Apesar das dificuldades – essas e outras, incluindo o tamanho e o facto de se tratar de uma cultura imensamente distante e com o peso de largos séculos de história –, diz que a China é o mercado mais interessante a longo prazo, um mercado do futuro que tem vindo a mudar e a ganhar interesse no vinho. “Continua complicado nas regras, nas licenças, nos requisitos, nas taxas, nisso continua tão chinês como sempre, mas os consumidores chineses estão cada vez mais interessados em vinho e com a abordagem certa, imitando o estilo mediterrânico.” Numa perspetiva de médio prazo, é para os EUA que ajusta a mira, ainda que também aí haja desafios: “Cada Estado é um mercado, os hábitos mudam muito de uma cidade para outra.” É por isso que o preocupa que o setor possa vir a ser afetado por uma contramedida europeia de reação a tarifas sobre alumínio e aço. “Pela primeira vez entre Europa e EUA houve ameaças de represálias que incluíam o whiskey americano... Estamos completamente contra isso, porque a seguir viriam eles contra os nossos vinhos, numa altura em que o vinho português está a ganhar relevo ali.” Também reconhece valor nas exportações para o Brasil, mas é um negócio “complexo”, porque está a melhorar a produção própria e tem tradição na criação de regras protecionistas. Um efeito que poderá ser atenuado com o free trade agreement que está em negociação com o Mercosul – “seria excelente para Portugal”.

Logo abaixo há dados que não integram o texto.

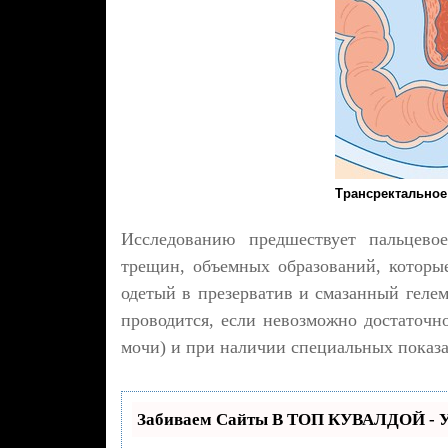
Трансректальное
Исследованию предшествует пальцево
трещин, объемных образований, которы
одетый в презерватив и смазанный гелем
проводится, если невозможно достаточн
мочи) и при наличии специальных показ
Забиваем Сайты В ТОП КУВАЛДОЙ - У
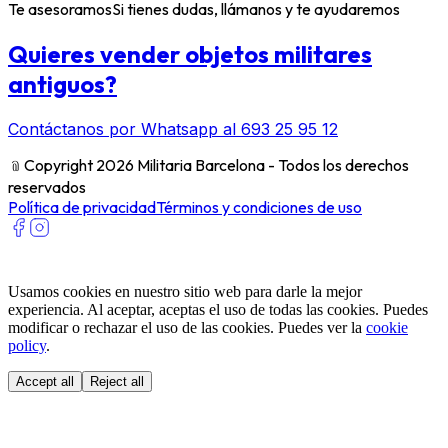
Te asesoramos
Si tienes dudas, llámanos y te ayudaremos
Quieres vender objetos militares
antiguos?
Contáctanos por Whatsapp al 693 25 95 12
﹫
Copyright 2026 Militaria Barcelona - Todos los derechos
reservados
Política de privacidad
Términos y condiciones de uso
Usamos cookies en nuestro sitio web para darle la mejor
experiencia. Al aceptar, aceptas el uso de todas las cookies. Puedes
modificar o rechazar el uso de las cookies. Puedes ver la
cookie
policy
.
Accept all
Reject all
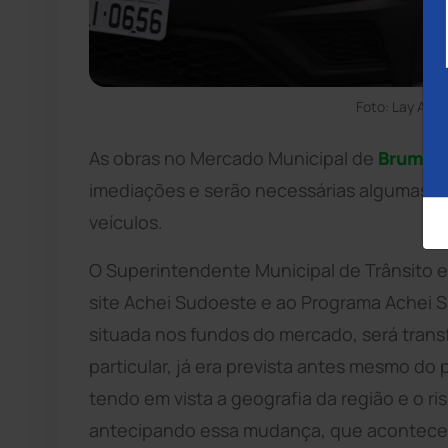
Foto: Lay Amo
As obras no Mercado Municipal de
Brumad
imediações e serão necessárias algumas mu
veículos.
O Superintendente Municipal de Trânsito e
site Achei Sudoeste e ao Programa Achei Su
situada nos fundos do mercado, será tran
particular, já era prevista antes mesmo do 
tendo em vista a geografia da região e o r
antecipando essa mudança, que aconteceri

Quanto a desafios internos, reconhece na água e no aumento da nossa capacidade de armazenamento uma prioridade, mas aponta a outro objetivo ainda mais relevante: ter vinhas adequadas ao crescimento que temos tido. “O crescimento tem de ser feito com consistência e cuidado, não pode ser repentino, sob pena de fazer subir muito depressa os preços. Se o custo aumenta de repente, isso vai afetar o preço de venda e a procura pode cair.” Ou seja, há espaço para subir preços mas é preciso ser um movimento cadenciado e suportado até que reflita a real qualidade do vinho, o que ainda não acontece. “Portanto, temos de ter suficiente vinha para evitar que fique demasiado caro demasiado depressa.”
Há ainda outra prioridade: o acesso ao mercado e a criação de notoriedade em que há concorrência e ruído crescentes, mas esse trabalho está a ser feito. “A Wines of Portugal tem feito esse caminho muito bem e levado os nossos vinhos para fora de forma a criar buzz, a despertar curiosidade que leva os estrangeiros a procurar mais, a descobrir por si as regiões, as castas, as diferenças culturais, a gastronomia. Portugal está na moda, temos de aproveitar.”

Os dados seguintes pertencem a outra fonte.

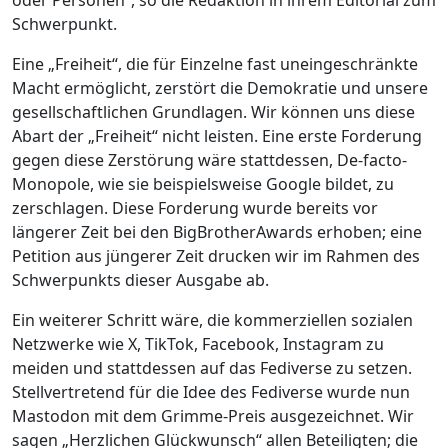
oder Personen“, so die Redaktion in ihrem Editorial zum
Schwerpunkt.
Eine „Freiheit“, die für Einzelne fast uneingeschränkte
Macht ermöglicht, zerstört die Demokratie und unsere
gesellschaftlichen Grundlagen. Wir können uns diese
Abart der „Freiheit“ nicht leisten. Eine erste Forderung
gegen diese Zerstörung wäre stattdessen, De-facto-
Monopole, wie sie beispielsweise Google bildet, zu
zerschlagen. Diese Forderung wurde bereits vor
längerer Zeit bei den BigBrotherAwards erhoben; eine
Petition aus jüngerer Zeit drucken wir im Rahmen des
Schwerpunkts dieser Ausgabe ab.
Ein weiterer Schritt wäre, die kommerziellen sozialen
Netzwerke wie X, TikTok, Facebook, Instagram zu
meiden und stattdessen auf das Fediverse zu setzen.
Stellvertretend für die Idee des Fediverse wurde nun
Mastodon mit dem Grimme-Preis ausgezeichnet. Wir
sagen „Herzlichen Glückwunsch“ allen Beteiligten; die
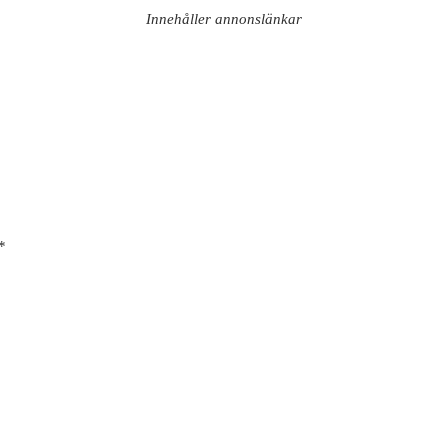
Innehåller annonslänkar
*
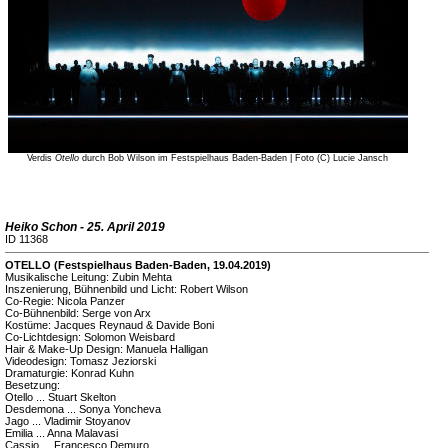
Verdis
Otello
durch Bob Wilson im Festspielhaus Baden-Baden | Foto (C) Lucie Jansch
Heiko Schon - 25. April 2019
ID 11368
OTELLO (Festspielhaus Baden-Baden, 19.04.2019)
Musikalische Leitung: Zubin Mehta
Inszenierung, Bühnenbild und Licht: Robert Wilson
Co-Regie: Nicola Panzer
Co-Bühnenbild: Serge von Arx
Kostüme: Jacques Reynaud & Davide Boni
Co-Lichtdesign: Solomon Weisbard
Hair & Make-Up Design: Manuela Halligan
Videodesign: Tomasz Jeziorski
Dramaturgie: Konrad Kuhn
Besetzung:
Otello ... Stuart Skelton
Desdemona ... Sonya Yoncheva
Jago ... Vladimir Stoyanov
Emilia ... Anna Malavasi
Cassio ... Francesco Demuro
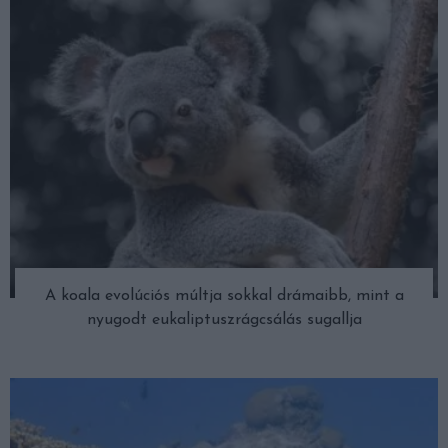
A koala evolúciós múltja sokkal drámaibb, mint a
nyugodt eukaliptuszrágcsálás sugallja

Já com os segundos cafés à frente, confessa que gosta de provar vinhos mas não é nada formal em relação a isso. “Para mim, o vinho é bom se o consumidor gosta dele, se não, não é. Antigamente falava-se na barreira de sabor, dizia-se que as pessoas com maturidade e experiência a ultrapassavam com o tempo e aprendiam a apreciar certos vinhos, mas essa exigência já não existe, já é aceitável que se prefira vinhos mais simples.”

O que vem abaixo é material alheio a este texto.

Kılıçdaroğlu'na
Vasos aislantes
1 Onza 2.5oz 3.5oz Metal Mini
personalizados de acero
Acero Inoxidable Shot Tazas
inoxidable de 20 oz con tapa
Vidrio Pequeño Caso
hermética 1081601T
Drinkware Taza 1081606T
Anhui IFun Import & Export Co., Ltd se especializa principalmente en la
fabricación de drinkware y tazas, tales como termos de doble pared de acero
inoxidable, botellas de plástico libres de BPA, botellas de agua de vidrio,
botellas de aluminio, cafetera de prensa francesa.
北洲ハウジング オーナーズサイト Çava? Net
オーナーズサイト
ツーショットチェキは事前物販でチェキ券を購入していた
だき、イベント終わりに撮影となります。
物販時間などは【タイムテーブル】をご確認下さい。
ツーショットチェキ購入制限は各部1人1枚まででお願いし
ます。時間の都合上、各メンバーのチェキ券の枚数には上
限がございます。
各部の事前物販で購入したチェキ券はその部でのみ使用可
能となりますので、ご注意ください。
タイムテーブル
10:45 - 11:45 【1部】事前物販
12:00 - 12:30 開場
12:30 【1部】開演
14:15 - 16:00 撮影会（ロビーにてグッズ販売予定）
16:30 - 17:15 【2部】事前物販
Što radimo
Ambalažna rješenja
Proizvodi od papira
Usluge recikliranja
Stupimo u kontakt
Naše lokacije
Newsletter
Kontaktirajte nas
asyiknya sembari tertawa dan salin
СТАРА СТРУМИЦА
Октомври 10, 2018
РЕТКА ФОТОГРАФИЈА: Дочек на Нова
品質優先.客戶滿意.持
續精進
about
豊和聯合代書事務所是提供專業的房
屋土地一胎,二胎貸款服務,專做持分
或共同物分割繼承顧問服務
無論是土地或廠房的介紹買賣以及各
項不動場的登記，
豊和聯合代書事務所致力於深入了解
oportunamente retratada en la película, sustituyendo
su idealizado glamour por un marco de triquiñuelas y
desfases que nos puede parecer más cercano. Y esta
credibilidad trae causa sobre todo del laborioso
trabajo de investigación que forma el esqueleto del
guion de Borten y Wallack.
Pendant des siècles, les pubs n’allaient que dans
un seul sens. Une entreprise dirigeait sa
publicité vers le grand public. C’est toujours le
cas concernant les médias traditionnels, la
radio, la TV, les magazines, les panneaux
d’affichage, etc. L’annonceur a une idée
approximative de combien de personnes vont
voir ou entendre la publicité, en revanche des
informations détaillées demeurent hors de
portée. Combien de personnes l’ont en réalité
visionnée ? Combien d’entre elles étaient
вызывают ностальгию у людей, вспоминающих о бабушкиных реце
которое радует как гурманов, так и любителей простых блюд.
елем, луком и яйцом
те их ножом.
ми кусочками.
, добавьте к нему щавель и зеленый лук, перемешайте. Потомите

Antes de o deixar apanhar o comboio de regresso ao Porto, pergunto-lhe sobre projetos pessoais. Adepto de caminhadas, diz-me que está a treinar para cumprir um sonho antigo: “Vou tentar fazer o Caminho de Santiago em 2020.” De resto, tem um mais urgente: tentar a dupla nacionalidade, para que a vida não se lhe complique quando “a grande borrada” que foi o brexit se concretizar. “O modelo da Europa é importantíssimo para sobreviver a estes tempos. Pode dizer-se que entraram muitos países demasiado depressa, mas é essencial termos uma Europa una, mantendo o respeito pelas diferentes culturas e nações.”